## TASK ITEM
All lines from the entries below that contain the string "such" should be copied out.
*** Opening THE RECORDS ***
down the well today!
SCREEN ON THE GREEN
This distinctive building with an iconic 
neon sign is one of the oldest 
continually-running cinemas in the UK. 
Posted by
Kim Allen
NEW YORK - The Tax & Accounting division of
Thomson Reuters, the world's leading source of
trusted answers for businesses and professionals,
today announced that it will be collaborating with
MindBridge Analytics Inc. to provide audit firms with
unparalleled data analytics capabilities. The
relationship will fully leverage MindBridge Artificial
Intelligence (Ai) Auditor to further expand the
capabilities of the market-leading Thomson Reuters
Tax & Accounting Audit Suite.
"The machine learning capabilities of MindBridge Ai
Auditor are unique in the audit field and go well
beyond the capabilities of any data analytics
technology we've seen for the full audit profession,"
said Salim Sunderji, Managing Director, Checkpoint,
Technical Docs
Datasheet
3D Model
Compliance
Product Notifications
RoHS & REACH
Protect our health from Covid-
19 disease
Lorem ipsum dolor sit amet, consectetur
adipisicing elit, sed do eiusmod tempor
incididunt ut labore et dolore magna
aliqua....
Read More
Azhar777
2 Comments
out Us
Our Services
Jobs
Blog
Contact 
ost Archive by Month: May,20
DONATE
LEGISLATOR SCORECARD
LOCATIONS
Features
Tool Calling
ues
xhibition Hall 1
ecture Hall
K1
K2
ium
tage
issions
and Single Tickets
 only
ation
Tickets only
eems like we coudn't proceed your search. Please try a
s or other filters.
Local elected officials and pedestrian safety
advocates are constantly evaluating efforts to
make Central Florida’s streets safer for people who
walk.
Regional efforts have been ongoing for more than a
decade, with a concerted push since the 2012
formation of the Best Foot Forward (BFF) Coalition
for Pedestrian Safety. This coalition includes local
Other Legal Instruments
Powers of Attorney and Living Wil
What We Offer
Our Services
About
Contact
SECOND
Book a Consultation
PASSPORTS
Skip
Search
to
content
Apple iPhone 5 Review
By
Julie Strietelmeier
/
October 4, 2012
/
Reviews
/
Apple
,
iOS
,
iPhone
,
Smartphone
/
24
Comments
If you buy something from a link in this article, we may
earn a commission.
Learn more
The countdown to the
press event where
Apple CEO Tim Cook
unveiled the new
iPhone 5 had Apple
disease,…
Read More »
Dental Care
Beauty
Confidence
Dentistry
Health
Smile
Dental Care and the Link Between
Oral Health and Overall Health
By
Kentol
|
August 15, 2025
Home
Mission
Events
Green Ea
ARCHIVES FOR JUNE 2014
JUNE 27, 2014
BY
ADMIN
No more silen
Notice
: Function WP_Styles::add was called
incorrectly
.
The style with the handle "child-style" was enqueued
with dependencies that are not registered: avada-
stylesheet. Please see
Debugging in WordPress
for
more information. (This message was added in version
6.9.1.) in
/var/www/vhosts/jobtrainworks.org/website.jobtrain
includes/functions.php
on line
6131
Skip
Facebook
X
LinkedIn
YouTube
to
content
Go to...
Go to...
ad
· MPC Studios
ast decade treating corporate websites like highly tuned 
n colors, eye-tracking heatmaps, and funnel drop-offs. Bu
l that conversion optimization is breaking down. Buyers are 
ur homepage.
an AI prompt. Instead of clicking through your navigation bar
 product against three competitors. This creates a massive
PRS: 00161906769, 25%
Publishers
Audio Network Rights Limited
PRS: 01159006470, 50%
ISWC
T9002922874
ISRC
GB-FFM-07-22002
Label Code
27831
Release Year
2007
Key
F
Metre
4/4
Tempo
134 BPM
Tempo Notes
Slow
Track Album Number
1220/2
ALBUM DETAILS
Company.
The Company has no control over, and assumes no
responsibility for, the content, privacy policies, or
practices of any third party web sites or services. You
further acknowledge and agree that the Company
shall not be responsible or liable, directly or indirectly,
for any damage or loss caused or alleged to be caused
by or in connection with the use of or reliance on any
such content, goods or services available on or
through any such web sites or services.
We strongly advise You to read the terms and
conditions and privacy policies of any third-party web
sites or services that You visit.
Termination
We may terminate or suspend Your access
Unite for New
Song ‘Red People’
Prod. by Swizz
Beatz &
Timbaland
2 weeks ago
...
*** Closing THE RECORDS ***
## OUTPUT FOR THIS EXERCISE
such content, goods or services available on or
through any such web sites or services.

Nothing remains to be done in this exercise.